The luck of the rabbit…

Today  marked the beginning of ‘The Year of the Rabbit.’  My mother tells me, (she has unlimited knowledge in these areas) that the animal of your birth year in the Chinese calendar will prove lucky for you throughout your life whenever the year comes into your animal.

Well, it was RABBIT the year I was born, so I guess I’m due a sh$%load of luck now that it’s come around again!

Mom said informatively, “You’re getting a book published, so it’s already working for you.”

I have to say, I’m generally a pessimistic person, but considering how exciting the last few days have been, I’m thinking Mom’s luck theory has some merit to it.

Yeah, RABBIT luck works for me.  I’m not complaining.  “Here little bunny…”

Raine

Getting the call…

Well, surprise, surprise.  Today was the day!  January 31, 2011, the day I went from unpublished writer to soon-to-be writer under contract.  Yahoooooo!  Publisher (I’ll name as SBS) want to publish my novella, with a release date of June 2011.

Actually, a very nice acquisitions editor, named April, wrote a 2nd email to say, “Hi, we sent you an offer to publish your manuscript on Jan. 20th but have not heard from you.  Check your spam folder.”

Uh, say again?

Sooooooo, thinking there couldn’t possibly be anything good in my spam folder, I checked it.

WRONG!

There it sat:  RE:  Offer to Publish, His Perfect Passion.  I just about fell out of my chair.  The damn thing had come 11 days before!  God!!!!!

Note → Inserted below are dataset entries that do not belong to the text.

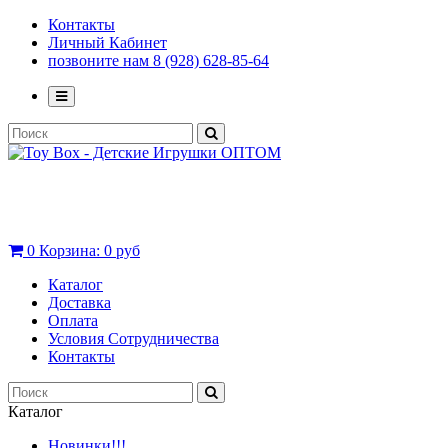
Контакты
Личный Кабинет
позвоните нам 8 (928) 628-85-64
0
Корзина:
0 руб
Каталог
Доставка
Оплата
Условия Сотрудничества
Контакты
Каталог
Новинки!!!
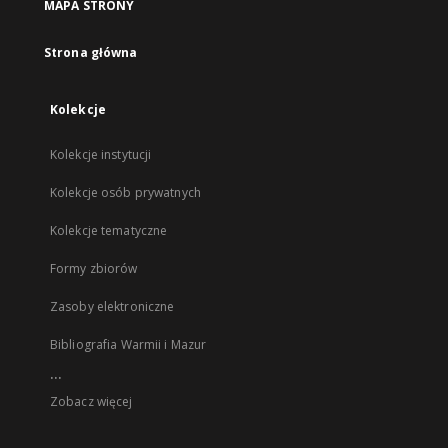
MAPA STRONY
Strona główna
Kolekcje
Kolekcje instytucji
Kolekcje osób prywatnych
Kolekcje tematyczne
Formy zbiorów
Zasoby elektroniczne
Bibliografia Warmii i Mazur
...
Zobacz więcej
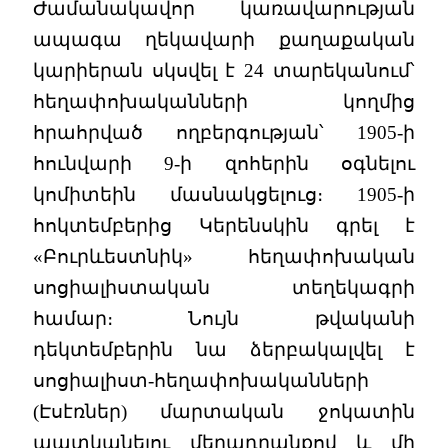
Ժամանակավոր կառավարության
ապագա ղեկավարի քաղաքական
կարիերան սկսվել է 24 տարեկանում՝
հեղափոխականների կողմից
հրահրված ողբերգության՝ 1905-ի
հունվարի 9-ի զոհերին օգնելու
կոմիտեին մասնակցելուց։ 1905-ի
հոկտեմբերից Կերենսկին գրել է
«Բուրևեստնիկ» հեղափոխական
սոցիալիստական տեղեկագրի
համար։ Նույն թվականի
դեկտեմբերին նա ձերբակալվել է
սոցիալիստ-հեղափոխականների
(Էսէռներ) մարտական ջոկատին
պատկանելու մեղադրանքով և մի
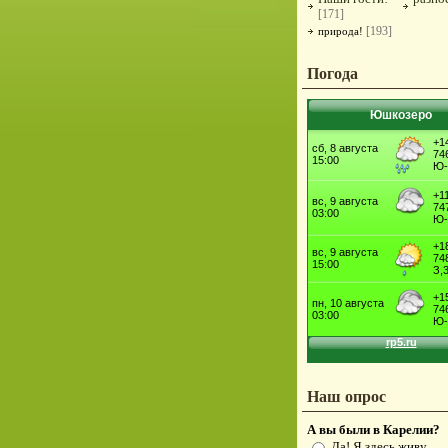
[171]
[193]
природа!
Погода
Юшкозеро
Наш опрос
А вы были в Карелии?
Да! Я здесь живу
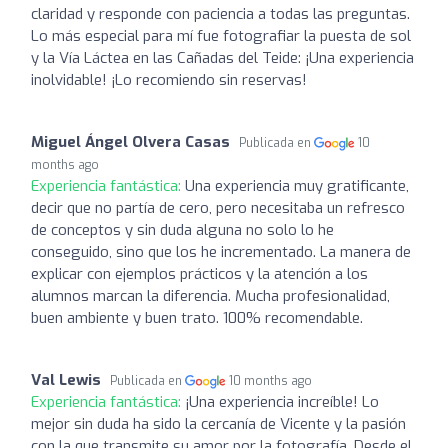
claridad y responde con paciencia a todas las preguntas.
Lo más especial para mí fue fotografiar la puesta de sol
y la Vía Láctea en las Cañadas del Teide: ¡Una experiencia
inolvidable! ¡Lo recomiendo sin reservas!
Miguel Ángel Olvera Casas
Publicada en
10
months ago
Experiencia fantástica:
Una experiencia muy gratificante,
decir que no partía de cero, pero necesitaba un refresco
de conceptos y sin duda alguna no solo lo he
conseguido, sino que los he incrementado. La manera de
explicar con ejemplos prácticos y la atención a los
alumnos marcan la diferencia. Mucha profesionalidad,
buen ambiente y buen trato. 100% recomendable.
Val Lewis
Publicada en
10 months ago
Experiencia fantástica:
¡Una experiencia increíble! Lo
mejor sin duda ha sido la cercanía de Vicente y la pasión
con la que transmite su amor por la fotografía. Desde el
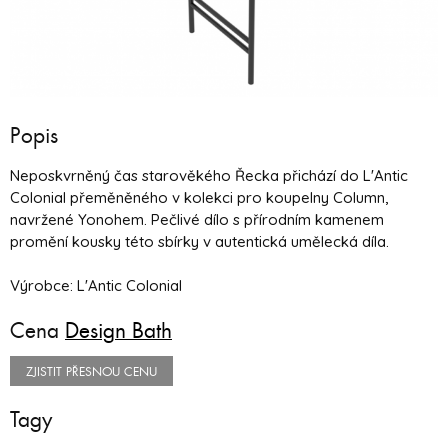
Popis
Neposkvrněný čas starověkého Řecka přichází do L'Antic
Colonial přeměněného v kolekci pro koupelny Column,
navržené Yonohem. Pečlivé dílo s přírodním kamenem
promění kousky této sbírky v autentická umělecká díla.
Výrobce: L'Antic Colonial
Cena
Design Bath
ZJISTIT PŘESNOU CENU
Tagy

This all happened in the morning before school started.  Before my 1st graders came bouncing into my classroom, ready to start their Monday.  I had to actually teach after that!

Lesson #1 for writers:  CHECK YOUR SPAM FOLDERS REGULARLY

Next comes the contract.  I’ll let you know how that works.

(Allen J. Schaben / Los Angeles Times / January 29, 2011)

On another note…

The bald eagle story caught my eye.  Now that’s gotta be true love there.  A wild male bald-eagle keeps coming to the Orange County zoo enclosure where a female bald-eagle resides in captivity.  The animal handlers have never seen anything like it before.  There’s a story in there just waiting to fly.